- Péter Magyar, do Tisza, venceu as eleições parlamentares na Hungria, encerrando 16 anos de governo do Fidesz e de Viktor Orbán.
- O primeiro-ministro Orbán reconheceu a derrota por telefone após o fechamento das urnas.
- Líderes europeus e da Otan parabenizaram Magyar pela vitória, destacando cooperação e segurança europeia.
- Reações incluíram mensagens de feito de oficiais como Emmanuel Macron, Ursula von der Leyen, Manfred Weber e Annegret Kramp-Karrenbauer, entre outros.
- A eleição teve participação expressiva e debate sobre economia, serviços públicos, corrupção e a relação da Hungria com a União Europeia e a guerra na Ucrânia.
Péter Magyar, líder da oposição húngara, celebra a vitória de seu partido Tisza nas eleições parlamentares realizadas em 12 de abril de 2026. A votação marcou a derrota do governo de Viktor Orbán, no poder há 16 anos, segundo apuração inicial.
De acordo com a apuração, Magyar informou ter recebido uma ligação de Orbán reconhecendo o resultado e agradecendo aos eleitores do Tisza. A eleição é tensa e vista como a mais competitiva desde 2010.
A votação ocorreu em um contexto de debate sobre economia, serviços públicos, combate à corrupção e a relação da Hungria com a União Europeia e a guerra na Ucrânia. A participação foi elevada, segundo órgãos eleitorais.
Reações internacionais
Na sequência, líderes europeus e da OTAN manifestaram cumprimentos ao Tisza. Fontes oficiais mencionaram comunicações por telefone de representantes de países e instituições da Europa.
O chanceler da Alemanha, o presidente francês e o presidente do Parlamento Europeu teriam elogiado a vitória, ressaltando cooperação europeia, segurança e estabilidade na região.
O presidente da Espanha, Pedro Sánchez, destacou a defesa dos valores europeus, afirmando que o pleito foi histórico e que abre novo ciclo político no país. Diversas lideranças enfatizaram a importância da democracia.
Magyar afirmou que a vitória do Tisza reflete o apoio à mudança, ao tempo em que ressaltou o compromisso com a cooperação europeia. A partir de agora, o foco passa a ser a transição institucional e propostas do partido.
Orbán, ao reconhecer a derrota, descreveu o resultado como claro e doloroso, anunciando passos para a continuidade do processo político no país. O desfecho abre a possibilidade de novas coalizões e diretrizes.

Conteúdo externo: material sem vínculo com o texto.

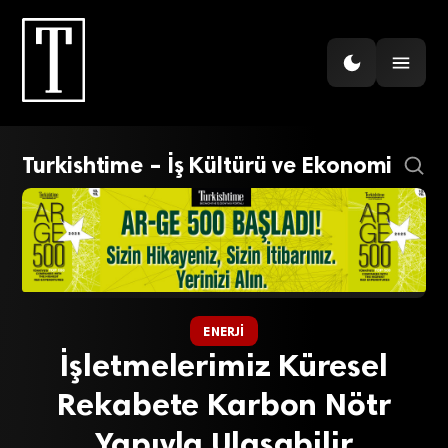
Turkishtime – İş Kültürü ve Ekonomi
ENERJI
İşletmelerimiz Küresel
Rekabete Karbon Nötr
Yapıyla Ulaşabilir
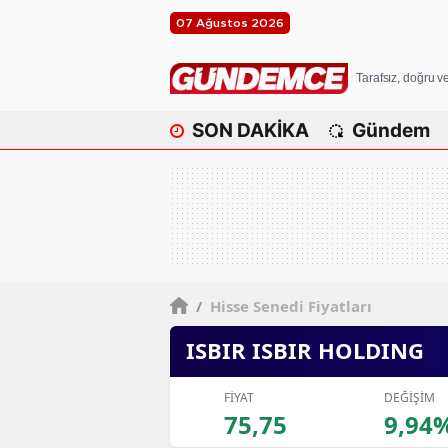
07 Ağustos 2026
Tarafsız, doğru 
SON DAKİKA
Gündem
/
Hisse Senedi Fiyatları
ISBIR ISBIR HOLDING
FİYAT
DEĞİŞİM
75,75
9,94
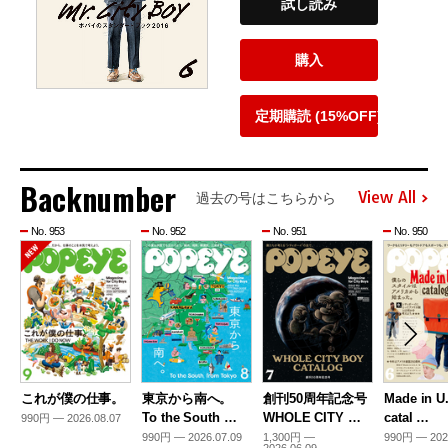
試し読み
購入
定期購読 (15%OFF)
Backnumber
View All
過去の号はこちらから
No. 953
No. 952
No. 951
No. 950
これが僕の仕事。
東京から南へ。
創刊50周年記念号
Made in U
To the South …
WHOLE CITY …
catal …
990円 — 2026.08.07
990円 — 2026.07.09
1,300円 —
990円 — 202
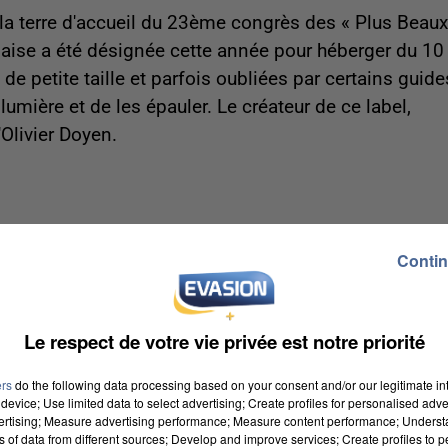
a terre d'accueil du 23ème congrès des « Plus Beaux
aise a été désignée cette année pour héberger du 10
e petite taille et parfois oubliées par certains guide
n lumière et de les épauler. Le créateur de ce label,
'Olivier Doyen.
Contin
 Ce dernier a vanté les vues « admirables » de Moret-
atériel comme par exemple le musée du sucre d'orge
 siècles une cité royale, façonnée et fortifiée par les
Le respect de votre vie privée est notre priorité
guste). Actuellement, la place royale, les remparts, le
ers
do the following data processing based on your consent and/or our legitimate int
témoignent de ce passé médiéval.
device; Use limited data to select advertising; Create profiles for personalised adver
vertising; Measure advertising performance; Measure content performance; Unders
ns of data from different sources; Develop and improve services; Create profiles to 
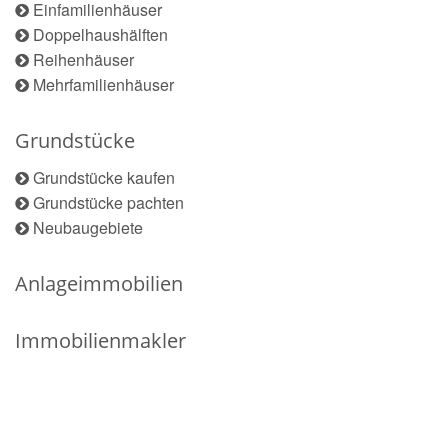
Einfamilienhäuser
Doppelhaushälften
Reihenhäuser
Mehrfamilienhäuser
Grundstücke
Grundstücke kaufen
Grundstücke pachten
Neubaugebiete
Anlageimmobilien
Immobilienmakler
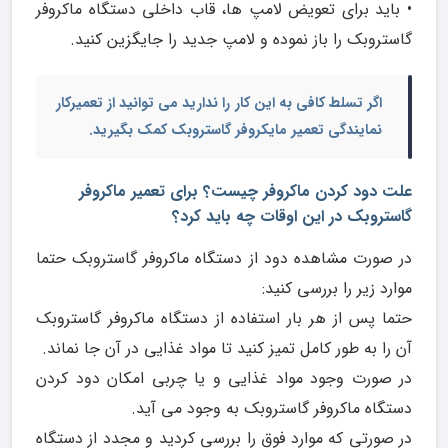
• باید برای تعویض لامپ ها، قاب داخلی دستگاه ماکروفر
گاستروبک را باز نموده و لامپ جدید را جایگزین کنید.
اگر تسلط کافی به این کار را ندارید می توانید از
تعمیرکار
نمایندگی تعمیر مایکروفر گاستروبک
کمک بگیرید.
علت دود کردن ماکروفر چیست؟ برای تعمیر ماکروفر
گاستروبک در این اوقات چه باید کرد؟
در صورت مشاهده دود از دستگاه ماکروفر گاستروبک حتما
موارد زیر را بررسی کنید:
حتما پس از هر بار استفاده از دستگاه ماکروفر گاستروبک
آن را به طور کامل تمیز کنید تا مواد غذایی در آن جا نماند.
در صورت وجود مواد غذایی و یا چربی امکان دود کردن
دستگاه ماکروفر گاستروبک به وجود می آید.
در صورتی که موارد فوق را بررسی کردید و مجدد از دستگاه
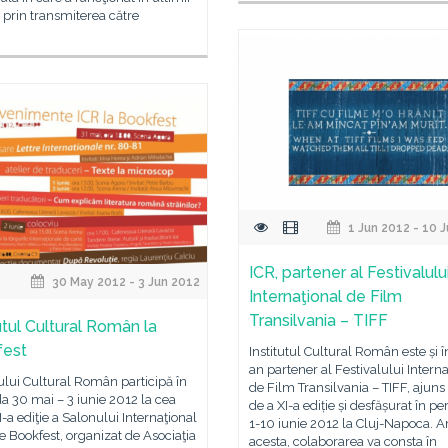
, prin transmiterea către
1 Jun 2012 - 10 
ICR, partener al Festivalulu
30 May 2012 - 3 Jun 2012
Internaţional de Film
Transilvania – TIFF
utul Cultural Român la
fest
Institutul Cultural Român este și î
an partener al Festivalului Interna
tului Cultural Român participă în
de Film Transilvania – TIFF, ajuns
a 30 mai – 3 iunie 2012 la cea
de a XI-a ediție și desfășurat în pe
I-a ediţie a Salonului Internaţional
1-10 iunie 2012 la Cluj-Napoca. A
e Bookfest, organizat de Asociaţia
acesta, colaborarea va consta în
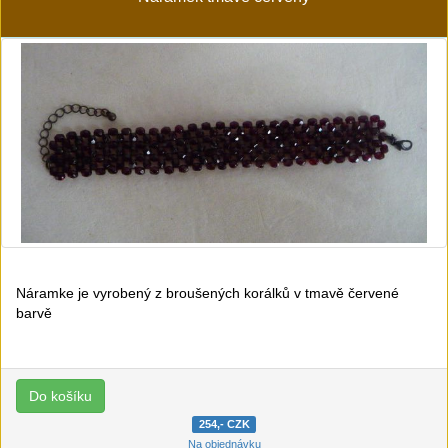
Náramke je vyrobený z broušených korálků v tmavě červené
barvě
254,- CZK
Na objednávku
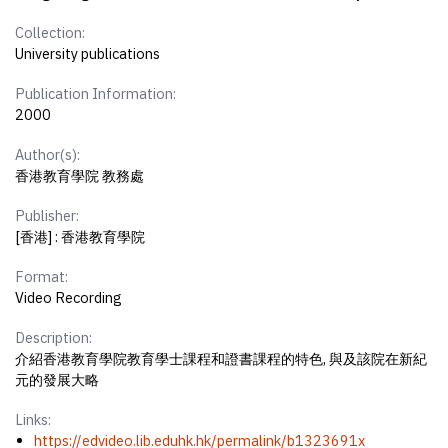
Collection:
University publications
Publication Information:
2000
Author(s):
香港教育學院 教務處
Publisher:
[香港] : 香港教育學院
Format:
Video Recording
Description:
介紹香港教育學院教育學士課程和證書課程的特色, 與及該院在新紀
元的發展大略
Links:
https://edvideo.lib.eduhk.hk/permalink/b1323691x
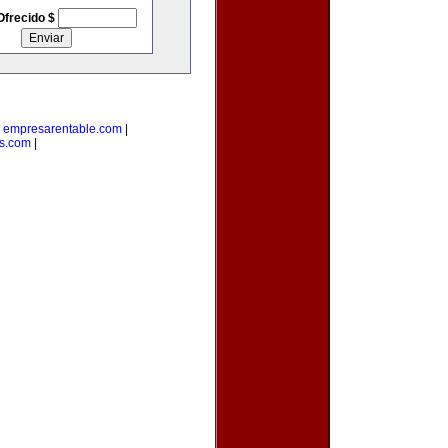
Ofrecido $
|
empresarentable.com
|
s.com
|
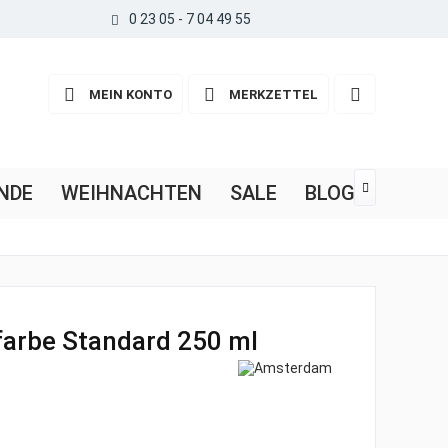
0 23 05 - 7 04 49 55
MEIN KONTO
MERKZETTEL
NDE
WEIHNACHTEN
SALE
BLOG

arbe Standard 250 ml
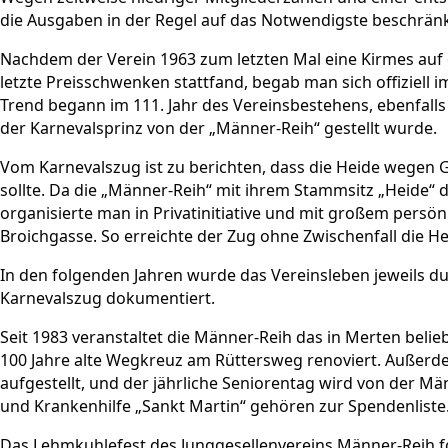
die Ausgaben in der Regel auf das Notwendigste beschrän
Nachdem der Verein 1963 zum letzten Mal eine Kirmes auf d
letzte Preisschwenken stattfand, begab man sich offiziell i
Trend begann im 111. Jahr des Vereinsbestehens, ebenfalls 19
der Karnevalsprinz von der „Männer-Reih“ gestellt wurde.
Vom Karnevalszug ist zu berichten, dass die Heide wegen 
sollte. Da die „Männer-Reih“ mit ihrem Stammsitz „Heide“ d
organisierte man in Privatinitiative und mit großem persönl
Broichgasse. So erreichte der Zug ohne Zwischenfall die H
In den folgenden Jahren wurde das Vereinsleben jeweils 
Karnevalszug dokumentiert.
Seit 1983 veranstaltet die Männer-Reih das in Merten beli
100 Jahre alte Wegkreuz am Rüttersweg renoviert. Auße
aufgestellt, und der jährliche Seniorentag wird von der Mä
und Krankenhilfe „Sankt Martin“ gehören zur Spendenliste
Das Lehmkuhlefest des Junggesellenvereins Männer-Reih f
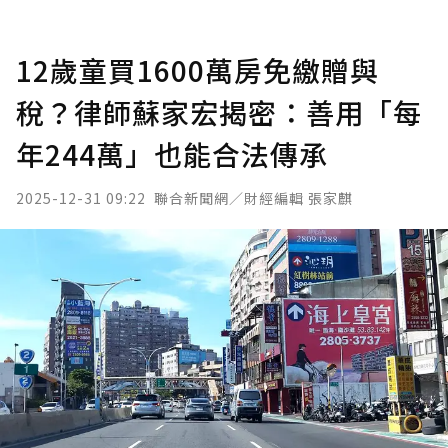
12歲童買1600萬房免繳贈與
稅？律師蘇家宏揭密：善用「每
年244萬」也能合法傳承
2025-12-31 09:22
聯合新聞網／財經編輯 張家麒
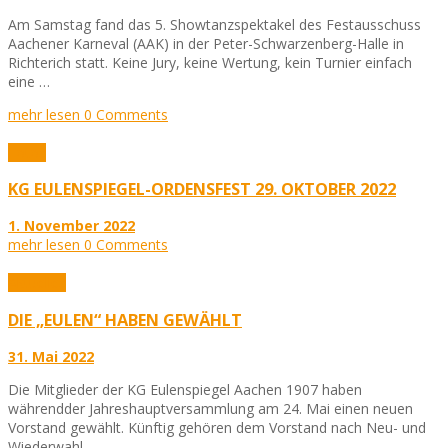
Am Samstag fand das 5. Showtanzspektakel des Festausschuss
Aachener Karneval (AAK) in der Peter-Schwarzenberg-Halle in
Richterich statt. Keine Jury, keine Wertung, kein Turnier einfach
eine …
mehr lesen
0 Comments
Fotos
KG EULENSPIEGEL-ORDENSFEST 29. OKTOBER 2022
1. November 2022
mehr lesen
0 Comments
Aktuelles
DIE „EULEN“ HABEN GEWÄHLT
31. Mai 2022
Die Mitglieder der KG Eulenspiegel Aachen 1907 haben
währendder Jahreshauptversammlung am 24. Mai einen neuen
Vorstand gewählt. Künftig gehören dem Vorstand nach Neu- und
Wiederwahl …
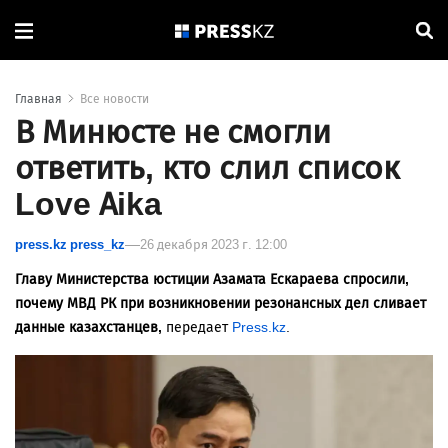
Главная
Все новости
В Минюсте не смогли
ответить, кто слил список
Love Aika
press.kz press_kz
26 декабря 2023 г. 12:00
Главу Министерства юстиции Азамата Ескараева спросили,
почему МВД РК при возникновении резонансных дел сливает
данные казахстанцев,
передает
Press.kz
.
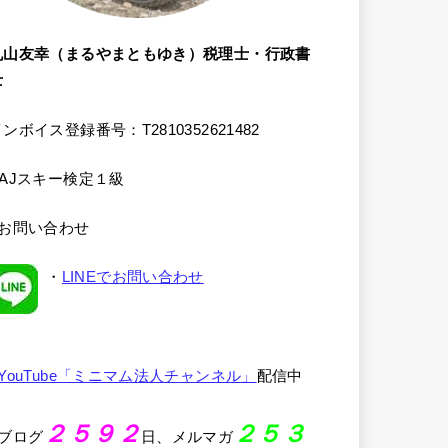
丸山友幸（まるやまともゆき）税理士・行政書
士
ンボイス登録番号：T2810352621482
SAJスキー検定１級
●お問い合わせ
・
LINEでお問い合わせ
YouTube「ミニマム法人チャンネル」
配信中
２５９２
２５３
●ブログ
日、メルマガ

O pleito também movimentou a agenda internacional, com análises sobre impactos futuros na política interna húngara e na posição do país junto à União Europeia e à OTAN. O desfecho ainda depende de contagens oficiais.
Os próximos dias devem trazer tabelas oficiais de resultados e a definição de formatação da nova maioria no Parlamento, bem como a composição do governo que assumirá o país nos próximos meses.